Christian university in US defends creationist ethos that defines Adam and Eve as 'historical persons'

The beliefs are 'in the Bryan College's DNA', president says

An evangelical Christian university in the US has defended a move to strengthen its creationist ethos, even outlawing theories of partial evolution.

Bryan College, in Tennessee, is being sued by two former professors over a new “statement of belief” included in employment contracts.

All teachers and staff must sign the document underpinning the school’s commitment to the Bible, belief in the virgin birth of Jesus, original sin and the origin of humanity “by fiat of God”.

But a clarification has recently been added defining Adam and Eve as “historical persons”.

It reads: “We believe that all humanity is descended from Adam and Eve. They are historical persons created by God in a special formative act, and not from previously existing life forms.”

Stephen Livesay, the president of Bryan College, told the New York Times the change was important to university leaders.

"It’s in our DNA. It’s who we are,” he added.

The statement precludes increasingly popular theories of “evolutionary creationism”, which attempts to combine science and faith by seeing God as the origin of life that then evolved.

Hundreds of students signed a petition against the change of the statement in February.

A letter to the board of trustees said the motion “threatens the atmosphere of academic freedom at Bryan College” and promoted conflict among students.

It pointed out that the university’s policy manual said it represented a “wide spectrum of religious denominations” and said that there were fears professors who disagreed would lose their jobs.

Crowds at the Scopes trial in 1925. Crowds at the Scopes trial in 1925 where a teacher was prosecuted for teaching evolution in Tennessee.
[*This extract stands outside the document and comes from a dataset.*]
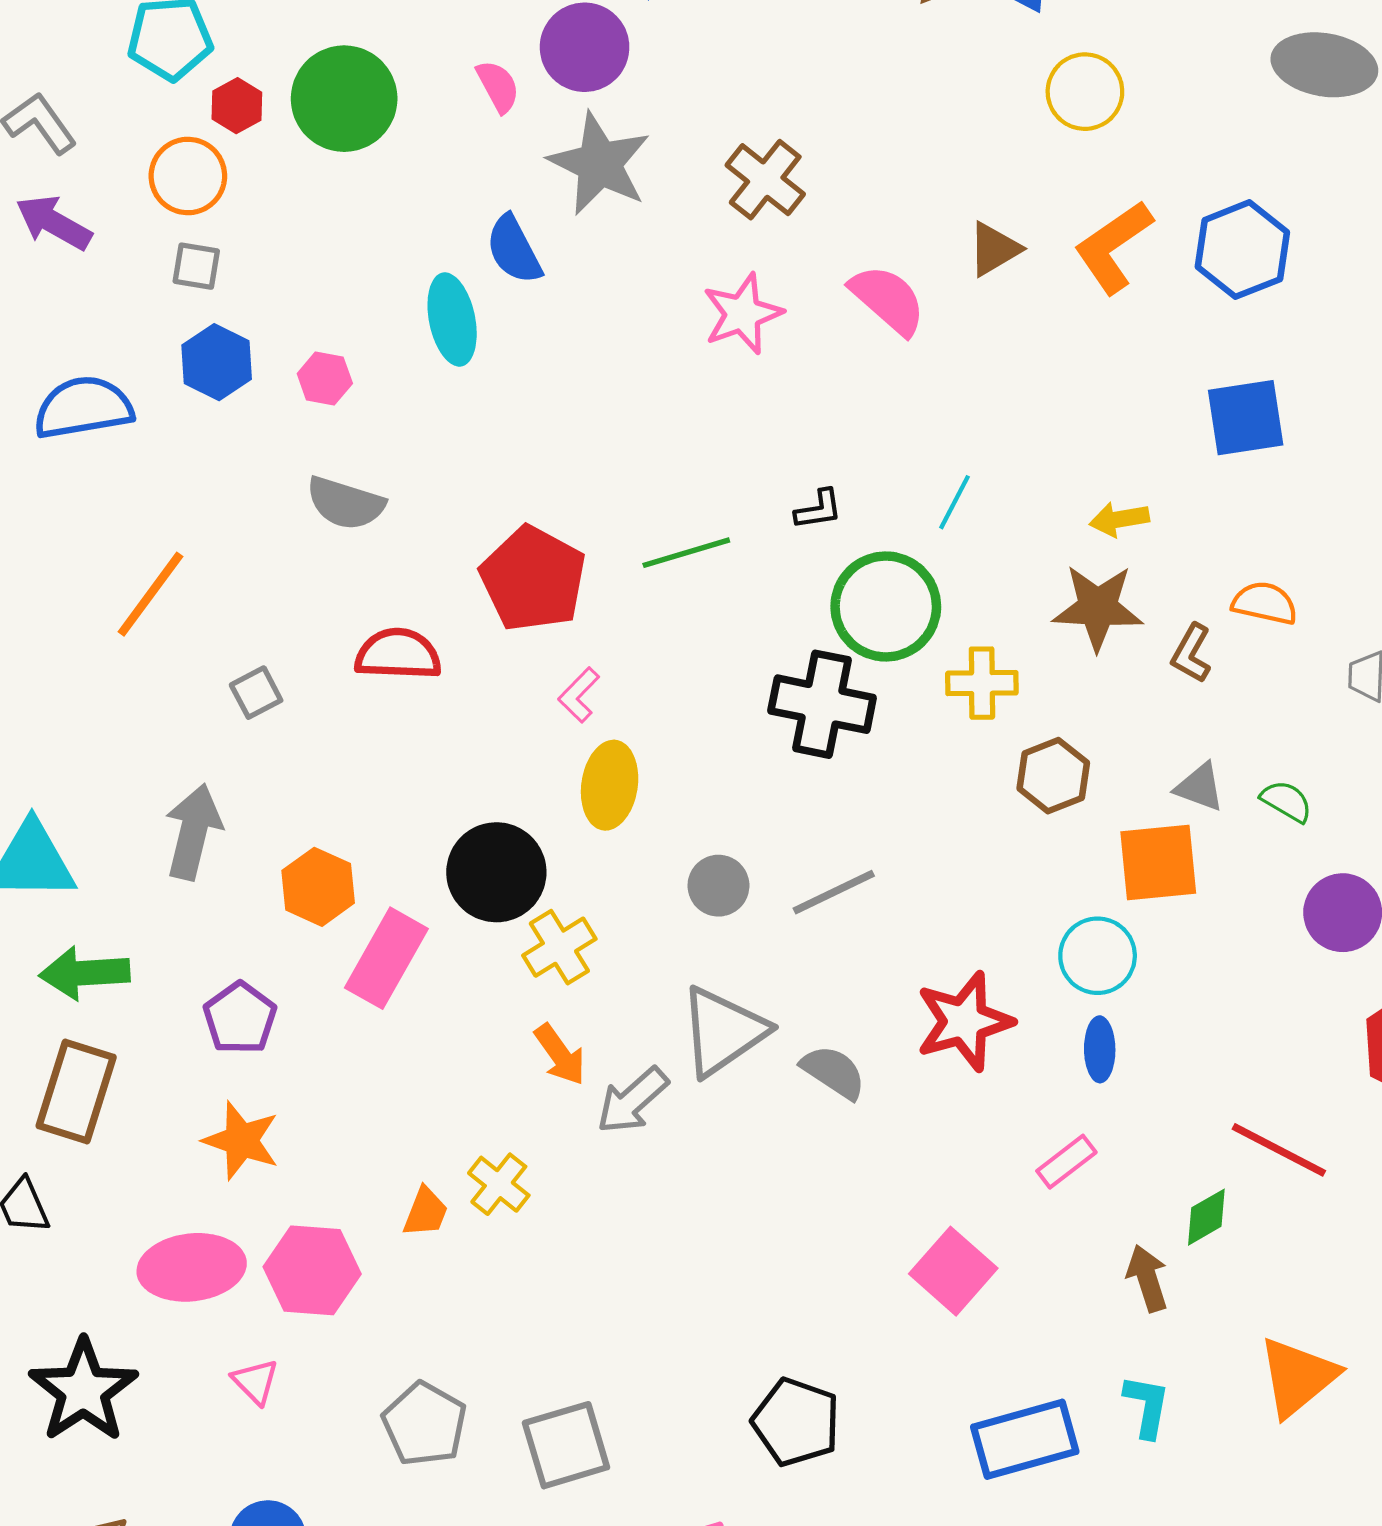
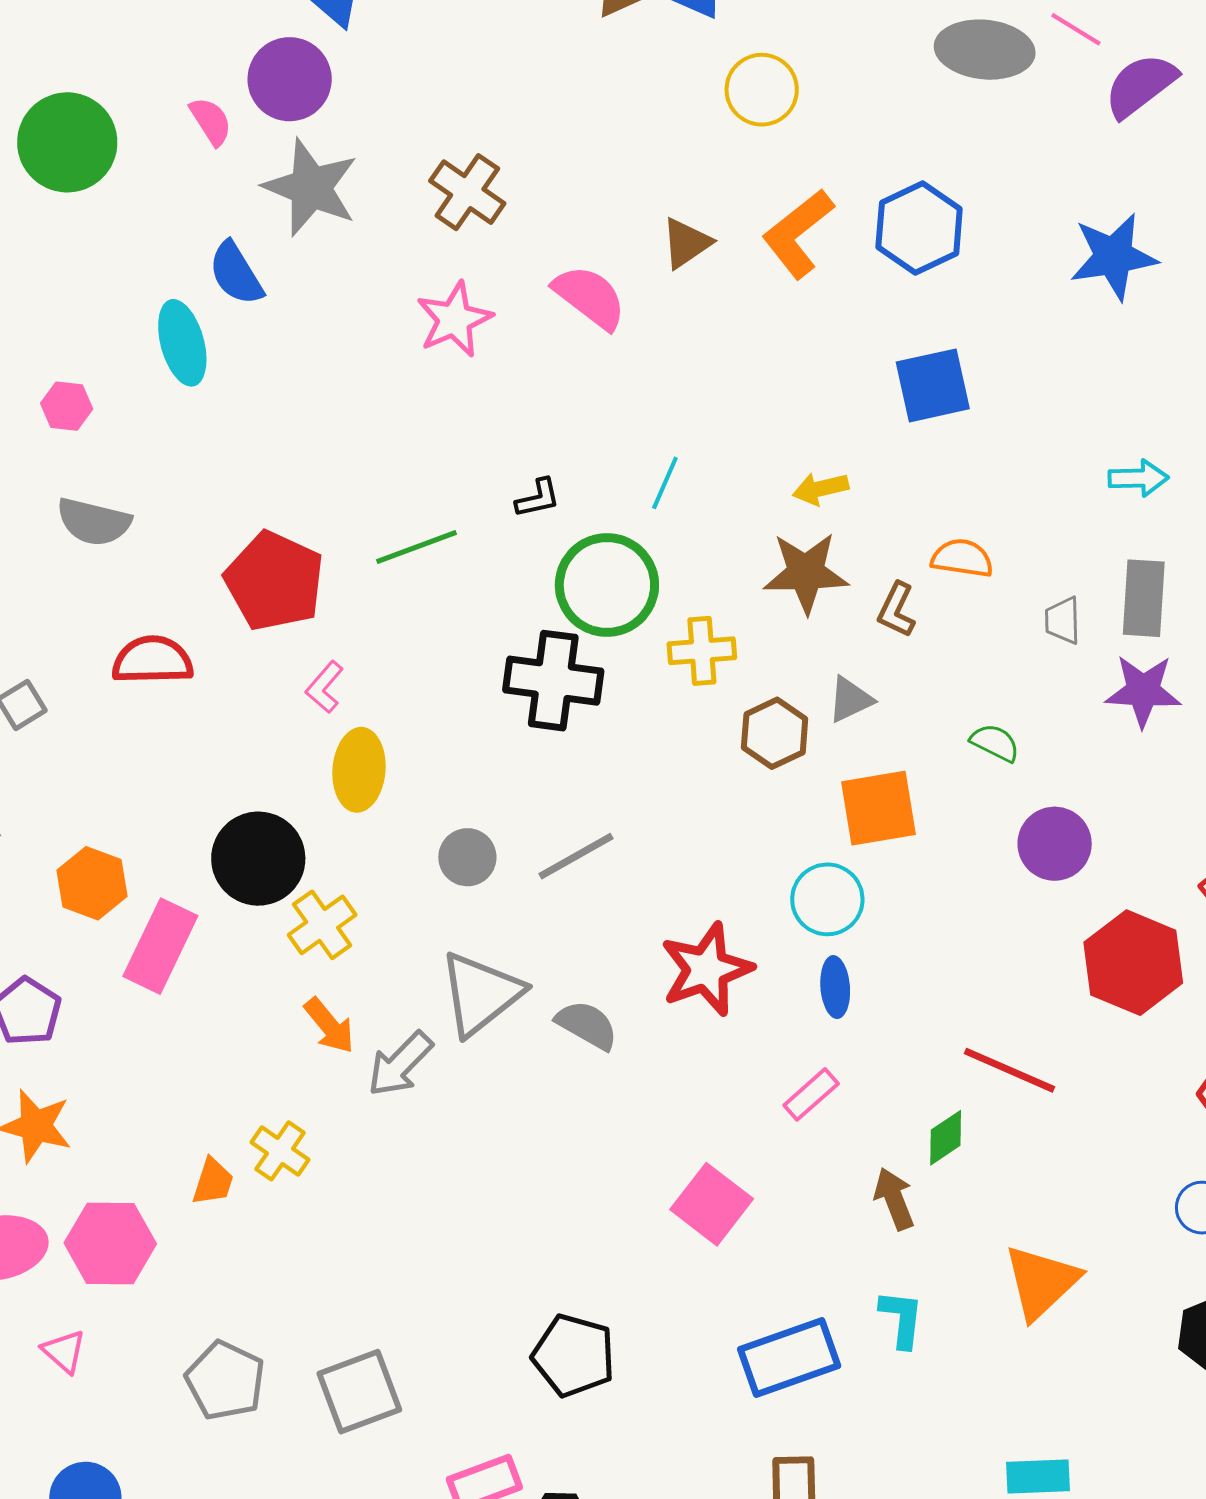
gray triangle: (1200, 787) -> (850, 700), moved, turned -42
Two former faculty members sued the institution in May, arguing the board of trustees did not have the authority to change the 80-year-old statement of belief.

Dr Brian Eisenback, a graduate of Bryan College, left his post as biology professor there for another Christian college after the change.

He is writing a book trying to marry evolution with creationism in science teaching and said he previously taught all theories of creation at Bryan.

“Because of the culture war that is raging with scripture and age of the earth and so on, I think it’s important for me to teach my students the same material they would hear at any state university,” said Dr Eisenback told the New York Times.

“But then also, as a Christian who is teaching at a Christian liberal arts college, I think it’s important that they be educated on the different ways that people read relevant Scripture passages.”

Other professors at Bryan insists that Christian doctrine should take precedence in accord with its motto: “Christ above all.”

“Academic freedom is not sacrosanct,” Kevin Clauson, a politics professor, wrote in a letter to student newspaper The Bryan Triangle. “It too must submit to God in a Christian college.”

Dr Livesay said the new statement of belief did not change the curriculum and was intended to “reaffirm” rather than alter its position.

“We want to remain faithful to the historical charter of the school and what we have always practiced through the years,” he told the New York Times.

“We want to make certain that we view culture through the eyes of faith, that we don’t view our faith through the eyes of culture.”

Bryan College, founded in 1930, is named after the lawyer who successfully prosecuted a teacher for teaching evolution in the famous 1925 Scopes "monkey" trial.

William Jennings Bryan accused John Scopes of violating state laws and took the stand himself to affirm his belief in creation as told in Genesis.

He famously ridiculed theories of human evolution, saying scientists had humans descending "not even from American monkeys, but Old World monkeys".